Lisa Carrington was superb, the Black Caps were too, but Dong Dong was robbed, and deep down we all know it. Photos / Getty and Photosport
The 2021 sporting moment I most enjoyed was....
Winston Aldworth: Ross Taylor whipping a sloppy delivery from Mohammed Shami over square leg to the boundary, completing the Black Caps' journey to the pinnacle of cricket. I love the fact that Taylor scored the winning runs, and I love the factthe big three in world cricket missed out on the sport's biggest prize. I've had the scorecard framed.
Jason Pine: Tupou Neiufi's Paralympic gold medal in the pool in Tokyo and her pure emotion on the podium afterwards as the anthem played.
Christopher Reive: I don't know if most enjoyed is the right term here, but the most memorable was the Danish football team forming a wall of bodies around teammate Christian Eriksen to protect him from the cameras after he collapsed during their first game of Euro 2020. That whole situation is one I won't soon forget.

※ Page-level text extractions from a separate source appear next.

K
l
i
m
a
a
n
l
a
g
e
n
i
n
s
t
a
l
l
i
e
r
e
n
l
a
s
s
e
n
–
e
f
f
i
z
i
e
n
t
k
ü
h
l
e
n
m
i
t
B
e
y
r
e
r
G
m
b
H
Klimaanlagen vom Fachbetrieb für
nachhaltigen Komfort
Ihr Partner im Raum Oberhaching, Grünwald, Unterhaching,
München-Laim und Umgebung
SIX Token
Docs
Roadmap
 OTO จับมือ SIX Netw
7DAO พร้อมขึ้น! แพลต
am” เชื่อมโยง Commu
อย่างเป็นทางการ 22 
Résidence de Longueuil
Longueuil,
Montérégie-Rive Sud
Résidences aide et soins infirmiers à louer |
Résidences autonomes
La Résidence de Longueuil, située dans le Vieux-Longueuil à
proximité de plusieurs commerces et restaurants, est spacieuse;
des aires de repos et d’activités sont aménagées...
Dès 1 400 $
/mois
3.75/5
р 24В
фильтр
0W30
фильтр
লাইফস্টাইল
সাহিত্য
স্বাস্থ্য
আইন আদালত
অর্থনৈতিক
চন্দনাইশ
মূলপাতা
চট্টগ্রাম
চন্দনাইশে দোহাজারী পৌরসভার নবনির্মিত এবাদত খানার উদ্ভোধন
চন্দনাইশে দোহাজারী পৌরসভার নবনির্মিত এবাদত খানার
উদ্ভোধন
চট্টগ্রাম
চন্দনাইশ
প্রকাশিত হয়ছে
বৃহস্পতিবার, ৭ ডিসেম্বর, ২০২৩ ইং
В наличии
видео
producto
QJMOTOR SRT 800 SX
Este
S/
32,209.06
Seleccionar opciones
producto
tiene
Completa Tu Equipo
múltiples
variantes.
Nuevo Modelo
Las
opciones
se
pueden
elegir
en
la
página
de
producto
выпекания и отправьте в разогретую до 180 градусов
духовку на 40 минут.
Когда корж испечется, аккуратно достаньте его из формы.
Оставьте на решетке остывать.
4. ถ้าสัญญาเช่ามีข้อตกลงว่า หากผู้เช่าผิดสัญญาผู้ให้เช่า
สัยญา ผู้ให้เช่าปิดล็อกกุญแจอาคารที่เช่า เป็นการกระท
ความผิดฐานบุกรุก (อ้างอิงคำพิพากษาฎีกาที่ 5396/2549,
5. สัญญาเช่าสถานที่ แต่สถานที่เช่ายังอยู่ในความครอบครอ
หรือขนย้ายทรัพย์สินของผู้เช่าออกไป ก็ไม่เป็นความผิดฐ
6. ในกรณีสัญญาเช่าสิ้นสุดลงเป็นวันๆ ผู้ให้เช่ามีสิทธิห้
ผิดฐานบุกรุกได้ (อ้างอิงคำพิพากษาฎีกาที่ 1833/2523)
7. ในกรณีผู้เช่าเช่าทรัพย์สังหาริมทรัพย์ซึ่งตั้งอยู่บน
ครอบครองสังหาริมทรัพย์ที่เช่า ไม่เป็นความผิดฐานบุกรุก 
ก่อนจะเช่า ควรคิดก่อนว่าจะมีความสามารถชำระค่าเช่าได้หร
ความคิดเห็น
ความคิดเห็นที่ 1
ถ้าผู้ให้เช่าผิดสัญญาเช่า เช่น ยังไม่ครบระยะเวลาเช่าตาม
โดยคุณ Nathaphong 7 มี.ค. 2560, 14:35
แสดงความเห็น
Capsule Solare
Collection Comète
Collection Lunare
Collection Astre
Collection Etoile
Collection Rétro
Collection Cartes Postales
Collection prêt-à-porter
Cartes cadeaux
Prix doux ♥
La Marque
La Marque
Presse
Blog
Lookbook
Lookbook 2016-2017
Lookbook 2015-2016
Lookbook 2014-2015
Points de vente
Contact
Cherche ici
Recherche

Kate Wells: The Black Caps winning the World Test Championship. Although New Zealand had a very successful Olympic campaign, the New Zealand test cricket side takes the cake for me. It brought the entire nation together and made me very proud to be a Kiwi.
Elliott Smith: Any one of Lisa Carrington's gold medals. Complete and utter domination at the highest level and is truly our greatest Olympian. I thought the Olympics going ahead was a mistake given the host country didn't want them but remarkably they managed to go off without much of a hitch. Pure box office content by and large and Carrington from a NZ perspective was front and centre. Also, as a cardcarrying member of the Phil Mickelson fan club, him becoming the oldest winner of a major was pretty great too.
Liam Napier: The World Test Championship final. The ultimate recognition for a constantly underrated team. Two years after being duded in the drawn ODI final (I'm clearly not still salty), and on the sixth day of the test, the Black Caps humbled India to be crowned inaugural WTC champions. Special, too, that the old firm of Ross Taylor and Kane Williamson guided the Black Caps home. David Nyika's emotional cry after claiming bronze, and becoming New Zealand's first Olympic boxing medallist for 29 years, was up there, too, and the Black Ferns Sevens' moment of redemption after their Rio heartbreak.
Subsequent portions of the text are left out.